Freeport Berencana Ajukan Tambahan Kuota Ekspor

Penambahan kuota ekspor tersebut diajukan, sebab Freeport masih mempunyai stok di open pit yang bisa digunakan.

oleh Pebrianto Eko Wicaksono diperbarui 09 Mei 2019, 11:07 WIB
Diterbitkan 09 Mei 2019, 11:07 WIB
Tambang PT Freeport Indonesia di Papua. Foto: Liputan6.com/Ilyas Istianur P
Tambang PT Freeport Indonesia di Papua. Foto: Liputan6.com/Ilyas Istianur P

Liputan6.com, Jakarta - PT Freeport Indonesia (PTFI) berencana menambah kuota ekspor pada 2019.  Penambahan kuota ekspor tersebut diajukan, sebab Freeport masih mempunyai stok di open pit yang bisa digunakan.

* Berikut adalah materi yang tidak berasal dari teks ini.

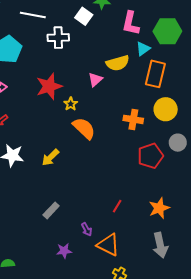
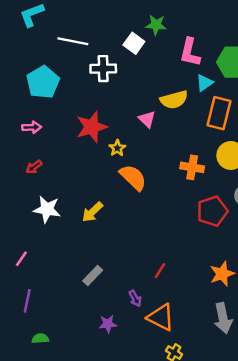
pink triangle: (95, 80) -> (147, 119), turned -35
red line: (117, 206) -> (160, 271), moved

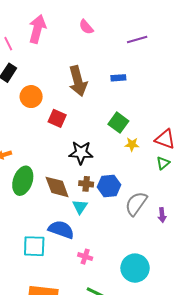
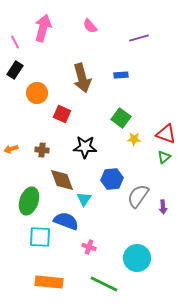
green ellipse: (23, 181) -> (29, 201), moved
brown cross: (86, 184) -> (42, 150), moved

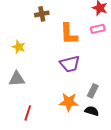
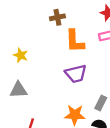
brown cross: (42, 14) -> (57, 17), moved

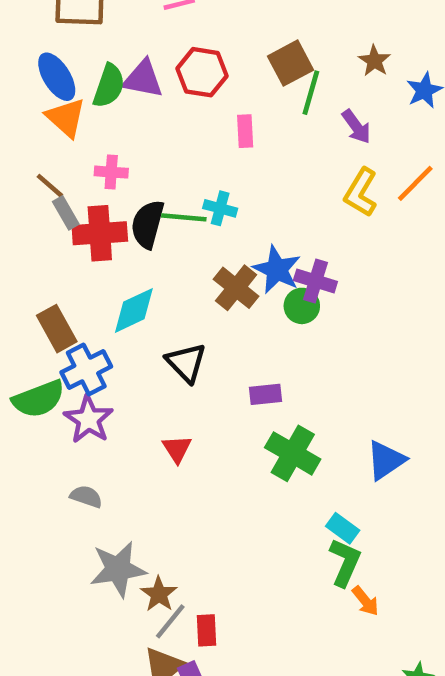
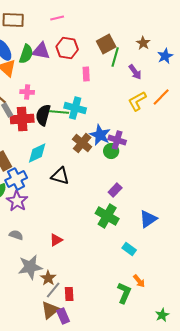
yellow L-shape: (361, 192) -> (137, 101), turned 30
cyan cross: (220, 208) -> (75, 108), size x1.5
black triangle: (186, 363) -> (60, 176), turned -30
purple rectangle: (266, 394) -> (115, 190), moved, turned -40
red triangle: (177, 449) -> (56, 240), moved, turned 32
green L-shape: (345, 562) -> (124, 293), moved

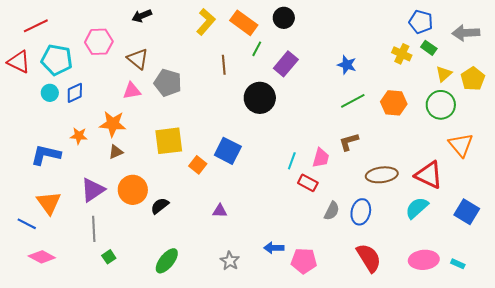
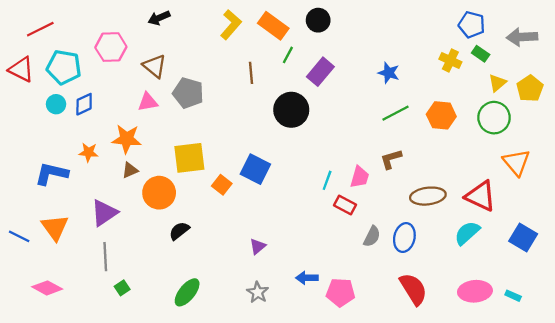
orange circle: (133, 190) -> (159, 193), moved
purple triangle: (220, 211) -> (258, 246), moved, turned -42
blue line: (27, 224) -> (19, 236), moved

"Ada rencana mengajukan kuota ekspor, tapi belum tau berapa besarnya dan belum tau kapan," kata Juru Bicara PTFI, Riza Pratama, di Jakarta, seperti ditulis Kamis (9/5/2019).

Dia menuturkan, saat ini pihaknya masih menghitung besaran tambahan kuota ekspor yang bakal diajukan. Besaran pengajuan kuota tersebut, lanjut Riza,  selain dipengaruhi oleh stok yang ada perusahaan juga masih menunggu minat pasar ekspor.

"Kalau yang minat atau standby buyer pasti ada. Makanya besarannya berapa tetap perlu kami hitung," ujar Riza.

Terkait pasar ekspor, kata Riza, saat ini PTFI masih mengandalkan pasar-pasar konvensional, seperti China, Jepang dan Korea Selatan. 

"Mereka punya smelter juga, Cina, Jepang, India, Korea. Itu pasar pasar ekspornya," tutur Riza.

Konsentrat yang diekspor oleh Freeport memang menjadi salah satu pasokan konsentrat terbesar bagi negara-negara industri tersebut.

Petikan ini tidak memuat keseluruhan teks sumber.